I've never been to America before. I don't think Father sees the point of America, really. Neither do I, if I'm being honest. Other than the fact that it's home to Micah, whom I vaguely remember from Watford, there's not much reason for me to care about America. So I've never flown West before.

The plane ride makes the day really long, but that's all right. The sun is outside the windows the whole time, so for the most part I just read an entire issue of _The Economist_ while Simon naps and plays games on his phone. I have a feeling the overnight flight on the way back will be a lot less pleasant, but for now I'll appreciate that spending eight hours in the air isn't turning out to be that bad.

Micah picks us up from the airport, and we drive at the speed of a crawl through Chicago's traffic to his house.
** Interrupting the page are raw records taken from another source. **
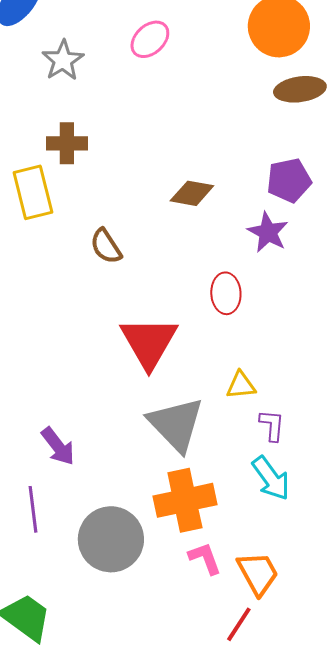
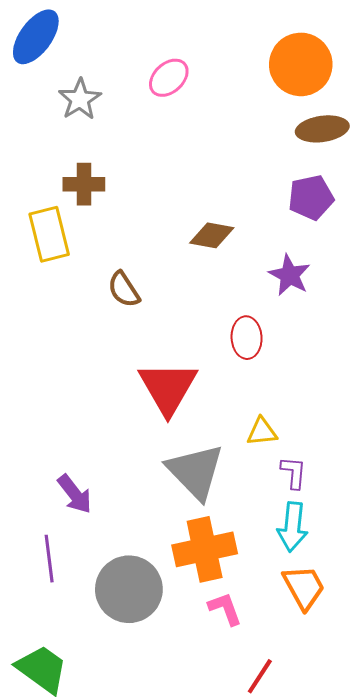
purple pentagon: (289, 180) -> (311, 197), moved
cyan arrow: (271, 478) -> (293, 527), turned 42
orange trapezoid: (258, 573) -> (304, 587), moved

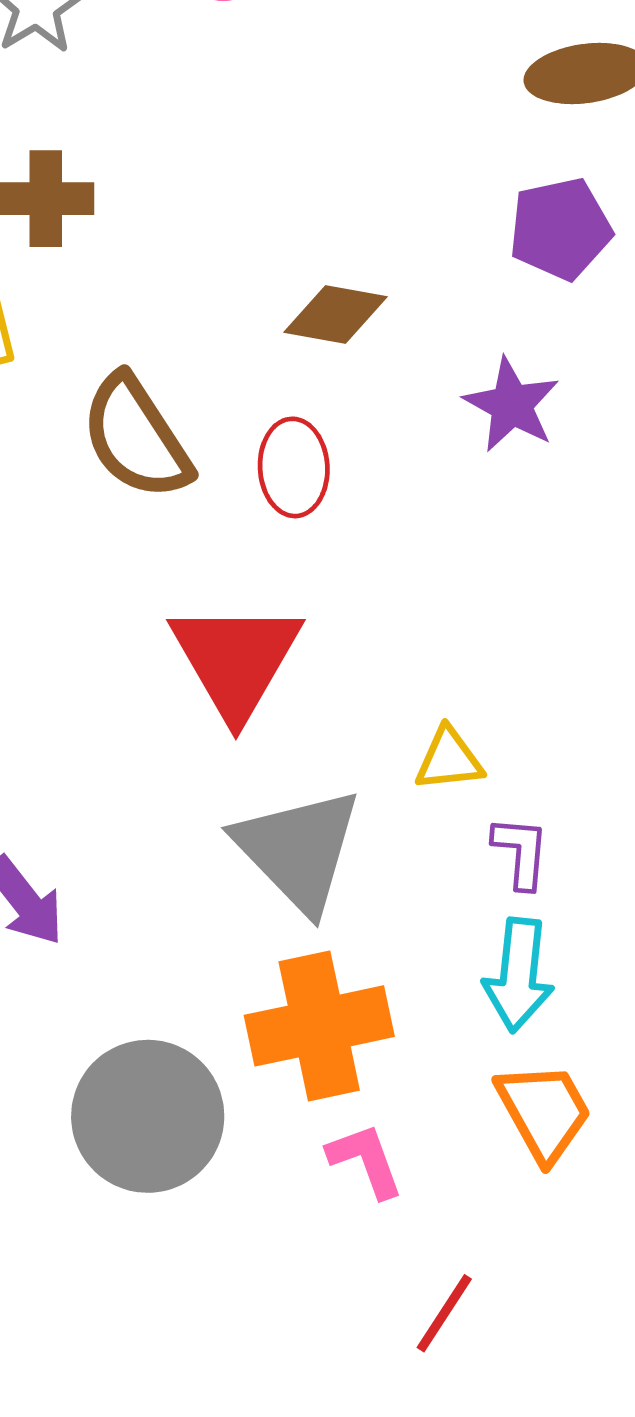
brown semicircle: (124, 290) -> (136, 437), size x1.5
red ellipse: (247, 338) -> (294, 467), moved

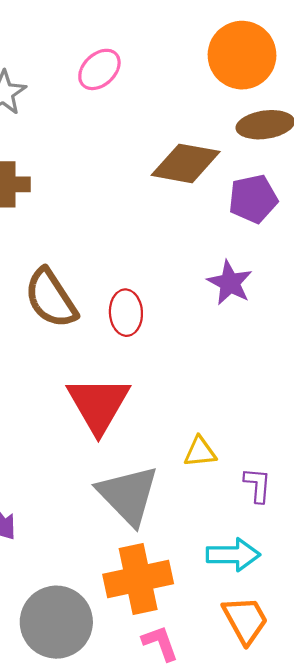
brown diamond: (335, 314) -> (186, 163), moved, size x1.4
purple L-shape: (521, 852) -> (257, 485), moved
cyan arrow: (518, 975) -> (233, 555), turned -96

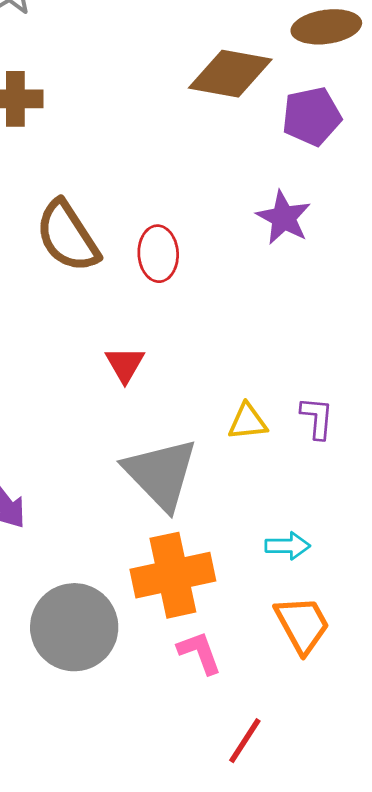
red triangle: (98, 404) -> (125, 364), size x0.5
purple L-shape: (257, 485) -> (317, 418), moved
cyan arrow: (233, 555) -> (288, 546), size x0.7

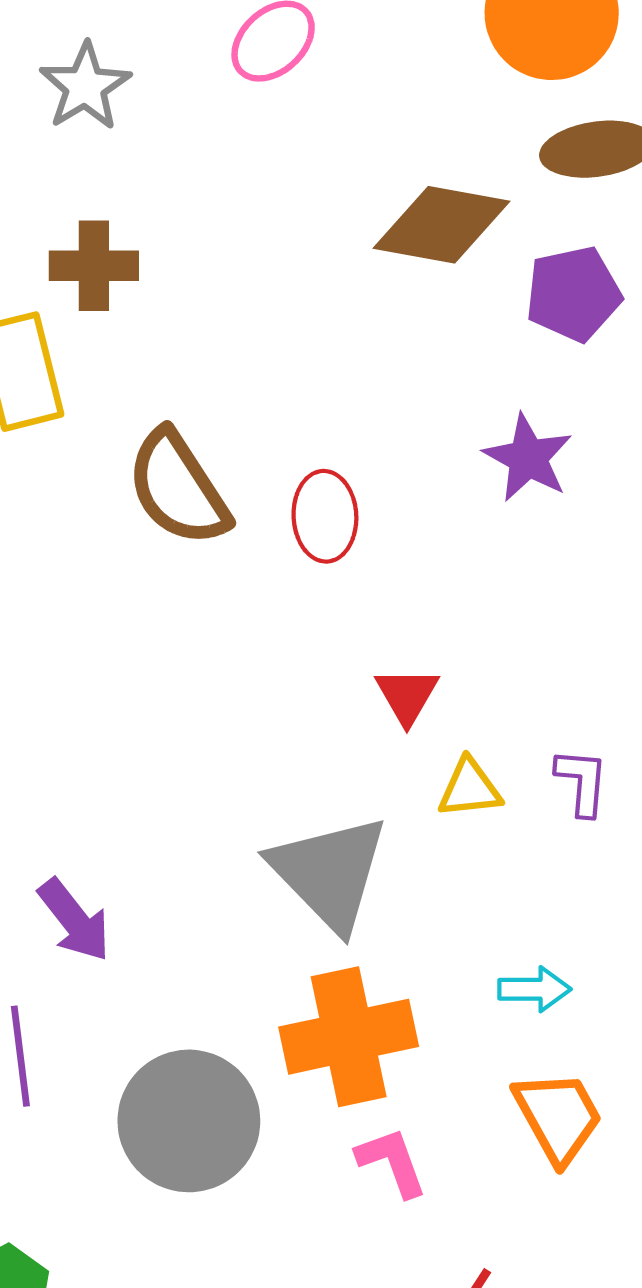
red triangle: (125, 364) -> (407, 696), moved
It's decent in size, but he has multiple siblings and we're three full-grown adults being added to the mix, so I get the sense that we'll feel cramped before long. (Simon might say that's the poshness talking.) Whatever. At least Micah's parents are willing to let Bunce stay in Micah's room and Simon and me share the guest bed, so nobody has to sleep on the floor.

We wake up early on our first morning in Chicago due to jet lag, and Bunce mercilessly drags Micah out of bed with her, and we spend the day sightseeing. We take pictures by the Bean and visit the Shedd Aquarium and walk along Lake Michigan and all the rest of it. Simon and I hold hands most of the time, and it feels nice not to worry about seeing any of these people ever again. Bunce and Micah are all over each other, and I'm pretty sure it makes our handholding look tame by comparison. I hadn't realised Bunce would go in for so much PDA, but I suppose she hadn't seen Micah in a year. I can't imagine going that long without seeing Simon. I think I'd set myself alight.

On the second day, Simon and I have back-to-back appointments with Simon's therapist. I'm still kind of angry that I let Bunce talk me into this, especially given the phone conversation it necessitated with Daphne, but at least Daphne agreed to be discreet where my father is concerned. Bunce offered to get Micah to drive us to the appointment, but I opted for a cab instead. If I have to do this and I can't drive myself, I'd rather be driven by someone whom I don't know at all and will never see again than by someone whom I vaguely know and who may be on the periphery of my social circle for the rest of my life. I specifically instructed Bunce not to mention to Micah that I was going to therapy. I have no idea if she has Simon's permission to tell Micah anything on that front, so I don't know if she'll be completely lying to him about our destination or just about why I'm tagging along, and frankly I don't care. Simon's information is for him to do with as he pleases.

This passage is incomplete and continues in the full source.